DuckDuckGo Privacy Essentials
An add-on for Firefox, Chrome, Safari, iOS, and Android. In addition to integrated DuckDuckGo private search, it provides enhanced tracking protection, allowing you to view who is tracking you, and selectively block them. Also, if an SSL-encrypted version of a website is available, but not offered by default, Privacy Essentials sends you to the encrypted site. All sites you visit are graded from A to F, letting you see at a glance how much your privacy is at risk. For a detailed description and links to all versions of the add-on, visit spreadprivacy.com/privacy-simplified.
uBlock Origin is an open source browser add-on that offers content filtering options to help you control how your browsing is tracked. It's available for Firefox, Chromium (the open source version of Chrome), Edge, and Safari. For more information, including installation instructions, visit github.com/gorhill/uBlock.
A free browser add-on for Firefox, Chrome, and Opera published by the EFF (Electronic Frontier Foundation). It focuses on blocking advertisers who ignore the "Do Not Track" option in your browser settings. For more information, visit Privacy Badger.
Document sharing and collaboration
Document sharing has become an important part of modern business. Cloud services like Google Docs and Microsoft Office Online allow you to share documents, spreadsheets, and presentations and collaborate on documents in real-time. However, these services are closely tied to Google and Microsoft identification services.

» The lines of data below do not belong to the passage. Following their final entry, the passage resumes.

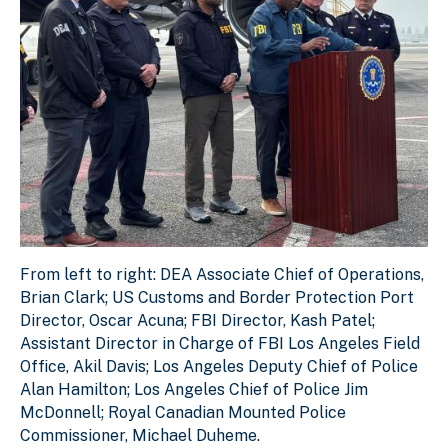
From left to right: DEA Associate Chief of Operations, B
From left to right: DEA Associate Chief of Operations,
Download Original Image
Brian Clark; US Customs and Border Protection Port
Director, Oscar Acuna; FBI Director, Kash Patel;
Assistant Director in Charge of FBI Los Angeles Field
Office, Akil Davis; Los Angeles Deputy Chief of Police
Alan Hamilton; Los Angeles Chief of Police Jim
McDonnell; Royal Canadian Mounted Police
Commissioner, Michael Duheme.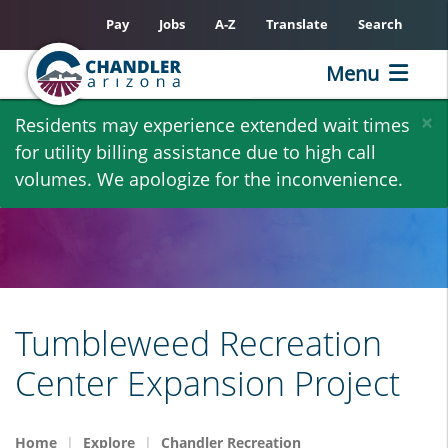
Pay
Jobs
A-Z
Translate
Search
Menu
Skip
×
Residents may experience extended wait times
to
for utility billing assistance due to high call
main
volumes. We apologize for the inconvenience.
content
Tumbleweed Recreation
Center Expansion Project
Home
Explore
Chandler Recreation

EtherPad is an open source editor which offers a web interface to collaborate in real-time on documents stored in the cloud. Documents are called a "pad." Users can see others' edits in unique colors, and communicate with text chat. More information is available at the project's homepage, etherpad.org.
Storing files in the cloud is a common practice these days, as it offers continuous synchronization of files across multiple desktop and mobile devices. Services like Dropbox, Box, OneDrive, and Google Drive have become ubiquitous in the business world. However, these services present privacy concerns for some users, because the synchronized files are visible to the service providers.

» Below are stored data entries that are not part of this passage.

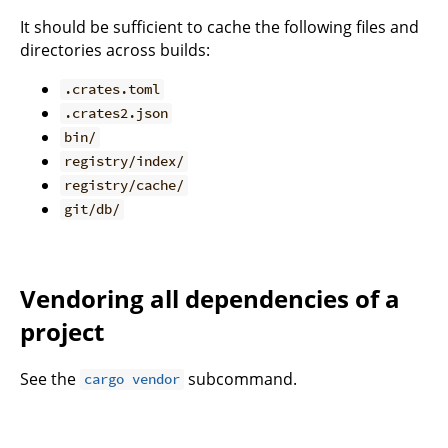
It should be sufficient to cache the following files and
directories across builds:
.crates.toml
.crates2.json
bin/
registry/index/
registry/cache/
git/db/
Vendoring all dependencies of a
project
See the
subcommand.
cargo vendor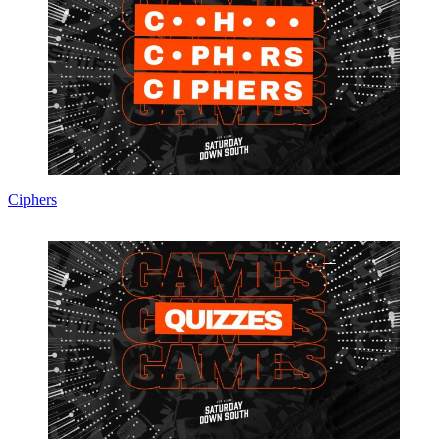
Ciphers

OwnCloud, Nextcloud, and SyncThing
Owncloud, Nextcloud, and SyncThing provide cloud sync that you can run on your server. Because you control the server, the privacy of your files is controlled entirely by you. The obvious trade-off is that you are also responsible for operating and maintaining the server. More information:
A cloud-based file hosting service which uses client-side encryption keys, making it impossible for SpiderOak employees to access the files. It's been in operation since 2007. You can find more at spideroak.com.

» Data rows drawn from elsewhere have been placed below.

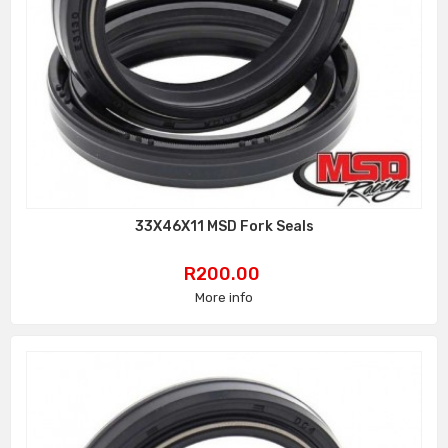
33X46X11 MSD Fork Seals
Price
R200.00
More info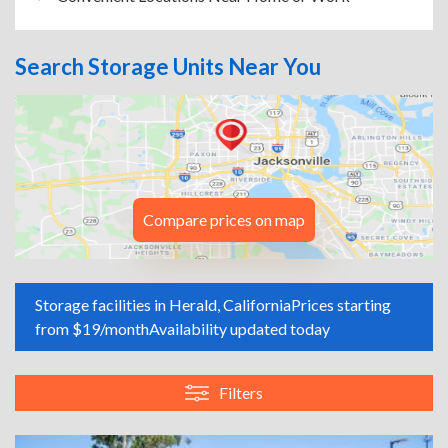
Search Storage Units Near You
Compare prices on map
Storage facilities in Herald, California
Prices starting
from $19/month
Availability updated today
Filters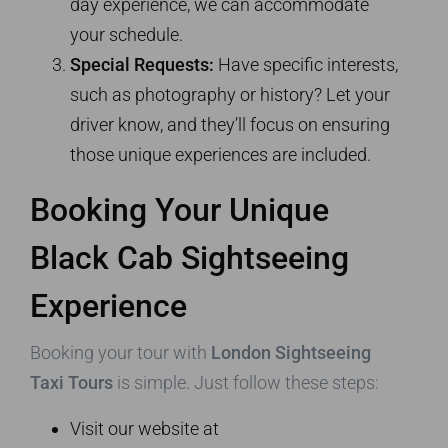
day experience, we can accommodate
your schedule.
Special Requests:
Have specific interests,
such as photography or history? Let your
driver know, and they’ll focus on ensuring
those unique experiences are included.
Booking Your Unique
Black Cab Sightseeing
Experience
Booking your tour with
London Sightseeing
Taxi Tours
is simple. Just follow these steps:
Visit our website at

A tool that synchronizes two sets of folders on your computer: they contain the same files, but one is encrypted, and the other remains unencrypted. With CryptSync you can encrypt all files that you upload to another service like Dropbox. More information is available at the project's homepage, tools.stefankueng.com/CryptSync.html.
Voice calls and text messaging
Signal is an end-to-end encrypted communication app for iOS and Android. It provides secure person-to-person and group chat and encrypted voice calling and was famously endorsed by Edward Snowden. Find more at signal.org.
Wire provides encrypted communications similar to Signal and also provides document collaboration with its integrated encrypted cloud service. More information is available at wire.com.